I chose not to read the poem I had on display, which is about the early months of the pandemic; it is available at the link above. Instead, I read three poems from my manuscript about the North Adams, Massachusetts where I grew up. “Conveyance” appeared in the spring 2021 anthology of the Binghamton Poetry Project. The other two poems, “North Adams Public Library” and “Monroe Bridge Mail”, are currently unpublished so I won’t share them here.

I was very happy with the reading on a number of counts. First, there were people in the audience who came at my invitation, including one who saw my Facebook announcement of the event. Second, though I was nervous before, I was reasonably comfortable during the reading, even managing the microphone adjustment without much trouble. Third, the reading was well-appreciated by our audience. We had six poets, with diverse styles and viewpoints, represented. We read in alphabetical order. Uncharacteristically, I was not first, which was helpful for me. I like to read early in the order, but I’m better at reading second than first. I was also grateful that the most experienced poet and performer was last as it gave a strong finish to event. No one should have to follow J. Barrett Wolf at a reading!

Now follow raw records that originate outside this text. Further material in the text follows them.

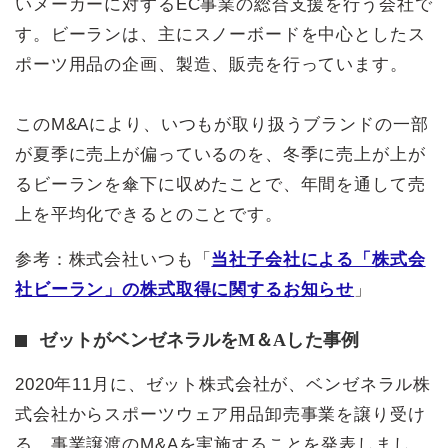
いメーカーに対するEC事業の総合支援を行う会社で
す。ビーランは、主にスノーボードを中心としたス
ポーツ用品の企画、製造、販売を行っています。
このM&Aにより、いつもが取り扱うブランドの一部
が夏季に売上が偏っているのを、冬季に売上が上が
るビーランを傘下に収めたことで、年間を通して売
上を平均化できるとのことです。
参考：株式会社いつも「
当社子会社による「株式会
社ビーラン」の株式取得に関するお知らせ
」
ゼットがベンゼネラルをM＆Aした事例
2020年11月に、ゼット株式会社が、ベンゼネラル株
式会社からスポーツウェア用品卸売事業を譲り受け
る、事業譲渡のM&Aを実施することを発表しまし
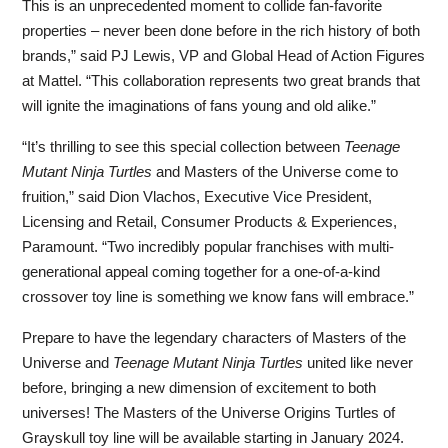
This is an unprecedented moment to collide fan-favorite
properties – never been done before in the rich history of both
brands,” said PJ Lewis, VP and Global Head of Action Figures
at Mattel. “This collaboration represents two great brands that
will ignite the imaginations of fans young and old alike.”
“It’s thrilling to see this special collection between
Teenage
Mutant Ninja Turtles
and Masters of the Universe come to
fruition,” said Dion Vlachos, Executive Vice President,
Licensing and Retail, Consumer Products & Experiences,
Paramount. “Two incredibly popular franchises with multi-
generational appeal coming together for a one-of-a-kind
crossover toy line is something we know fans will embrace.”
Prepare to have the legendary characters of Masters of the
Universe and
Teenage Mutant Ninja Turtles
united like never
before, bringing a new dimension of excitement to both
universes! The Masters of the Universe Origins Turtles of
Grayskull toy line will be available starting in January 2024.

Lastly, I was pleased to receive personal compliments after the reading from family and friends, some of whom are also poets. What was most heart-warming was that a woman that I did not know came up to me afterward and told me how much she enjoyed my poems and asked where she could find my work. Of course, I don’t have any books of my own out, but I was able to give her my paper copies of my poems, which included my bio for the exhibit and the address for Top of JC’s Mind.

The reading was an island of normalcy not only because of the pandemic but also because most of my time these days has been wrapped up in dealing with the care of my 96-year-old dad who is currently in a rehab/skilled nursing facility after a fall and ensuing complications. It’s why it has taken me so long to post about the reading.

It’s also why, for the first time in years, I am not registered for the current sessions of the Binghamton Poetry Project. I am usually visiting my father in the early evenings. Even if another family member is available to visit, I can’t predict if I will have any creativity/brainpower left late in the day.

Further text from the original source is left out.